SIR2, SIR3, and SIR4 were first identified as yeast proteins that determined epigenetic silencing at repeated DNA sequences (telomeres, extra copies of mating type loci, and ribosomal DNA or rDNA). The SIR2/3/4 complex is required to silence at telomeres and extra mating type copies, while SIR2, but not SIR3 or SIR4, is required for silencing at the rDNA. SIR2 turned out to be universally conserved in all organisms ranging from bacteria to mammals, while SIR3 and SIR4 are found only in fungi. SIR2 homologs across all organisms have come to be called sirtuins. In mammals there are seven sirtuins termed SIRT1–7, where the T stands for “two.” These seven proteins are not redundant, because they are found in different cellular compartments and display different tissue distributions.
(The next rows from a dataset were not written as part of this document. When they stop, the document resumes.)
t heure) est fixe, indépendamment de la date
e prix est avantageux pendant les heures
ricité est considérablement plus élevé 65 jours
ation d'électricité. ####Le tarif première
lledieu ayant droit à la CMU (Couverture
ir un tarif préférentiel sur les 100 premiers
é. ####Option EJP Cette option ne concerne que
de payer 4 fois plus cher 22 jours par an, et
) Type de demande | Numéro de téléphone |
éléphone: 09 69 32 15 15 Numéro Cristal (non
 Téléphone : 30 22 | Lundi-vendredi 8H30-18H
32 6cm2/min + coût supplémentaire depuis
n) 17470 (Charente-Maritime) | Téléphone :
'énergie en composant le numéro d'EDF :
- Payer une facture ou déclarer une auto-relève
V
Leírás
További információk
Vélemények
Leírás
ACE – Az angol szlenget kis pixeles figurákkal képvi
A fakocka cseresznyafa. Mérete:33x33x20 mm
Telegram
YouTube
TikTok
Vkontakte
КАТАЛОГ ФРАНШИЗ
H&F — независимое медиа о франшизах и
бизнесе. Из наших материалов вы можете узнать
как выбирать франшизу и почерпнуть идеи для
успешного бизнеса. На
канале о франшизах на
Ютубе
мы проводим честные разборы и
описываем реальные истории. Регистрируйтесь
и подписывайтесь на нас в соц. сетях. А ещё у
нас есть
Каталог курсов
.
SIRT1, SIRT6, and SIRT7 are present in the nucleus, SIRT 3, SIRT4, and SIRT5 reside in the mitochondria (although encoded by nuclear genes), and SIRT2 is cytoplasmic, but has access to nuclear proteins during mitosis. SIRT1 has the broadest tissue expression pattern of all seven sirtuin genes, and SIRT1 knockout mice have the strongest phenotype.
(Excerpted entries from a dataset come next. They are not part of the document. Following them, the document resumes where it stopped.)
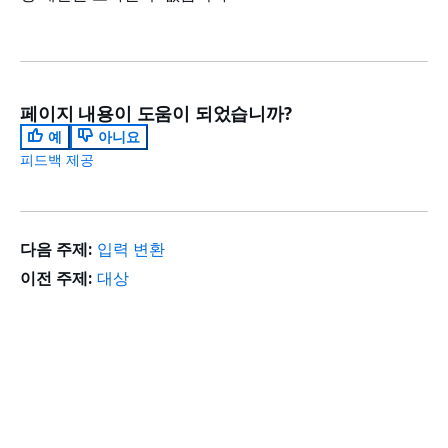
페이지 내용이 도움이 되었습니까?
예
아니요
피드백 제공
다음 주제:
입력 변환
이전 주제:
대상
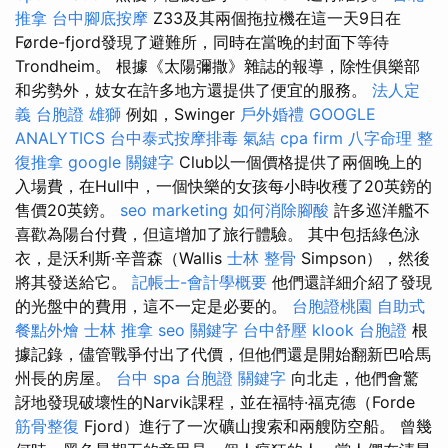
推拿
台中腳底按摩
Z33及其兩個拖拉機在這一天9日在
Førde-fjord發現了避難所，同時在當晚的封面下等待
Trondheim。 根據《太陽彌撒》雜誌的報導，除性俱樂部
和劣勢外，妓女在許多地方還提供了便宜的服務。
法人定
義
台胞證 雄獅
例如，Swinger
戶外婚禮
GOOGLE
ANALYTICS
台中泰式按摩排毒
氣結
cpa firm
八字命理 整
復推拿
google 關鍵字
Club以一個價格提供了兩個晚上的
入場費，在Hull中，一個快樂的女孩每小時收穫了20英鎊的
售價20英鎊。
seo marketing
如何消除腳酸
許多巡洋艦不
喜歡為陽台付費，但這增加了旅行體驗。 其中包括綠色泳
衣，是沃利斯·辛普森（Wallis
士林 整骨
Simpson），然後
將其發送給它。
記帳士-會計學概要
他們還詳細介紹了發現
的光盤中的費用，這不一定是必要的。
台胞證桃園
自助式
餐點外燴
士林 推拿
seo 關鍵字
台中舒壓
klook 台胞證
根
據記錄，儘管戰爭付出了代價，但他們還是開始翻新巴哈馬
州長的房屋。
台中 spa
台胞證
關鍵字
向北走，他們會驚
訝地發現破壞性的Narvik課程，並在福特·福克德（Forde
筋骨整復
Fjord）進行了一次礦山搜索和兩艘防空船。 曾幾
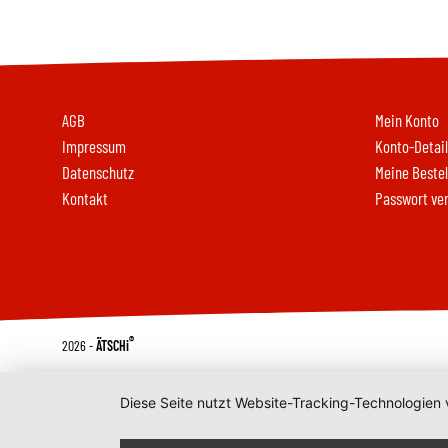
AGB
Mein Konto
Impressum
Konto-Detail
Datenschutz
Meine Beste
Kontakt
Passwort ve
®
2026 -
ÄTSCHi
Diese Seite nutzt Website-Tracking-Technologien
We originally obtained several different yeast mutants that were long-lived, but were most intrigued by one of them because it caused sterility. This interesting mutant turned out to harbor a gain-of-function mutation in SIR4 that eliminated silencing at telomeres and mating type loci (thereby causing sterility), but reinforced silencing at the 150 or so tandem copies of ribosomal DNA or rDNA repeats on chromosome 12. This was because in this mutant the SIR2/3/4 complex was no longer tethered at telomeres and mating type loci and all of the cell’s SIR2/3/4 was redirected to the rDNA. Silencing at these repeated loci was known to be important to repress recombination, an event which would result in genome instability at that locus and loss of rDNA genes. This finding suggested that increasing silencing at the rDNA beyond that of wildtype cells in the SIR4 mutant is what increased their life span. Since only SIR2 (and not SIR3 or SIR4) was required for normal silencing at the rDNA, we reasoned that simply increasing SIR2 levels in cells, e.g., by inserting into yeast a second copy of the gene, would also increase rDNA silencing and extend the life span. Indeed, elevating SIR2 activity alone increased the life span of yeast mother cells, while knocking out SIR2 had the opposite effect.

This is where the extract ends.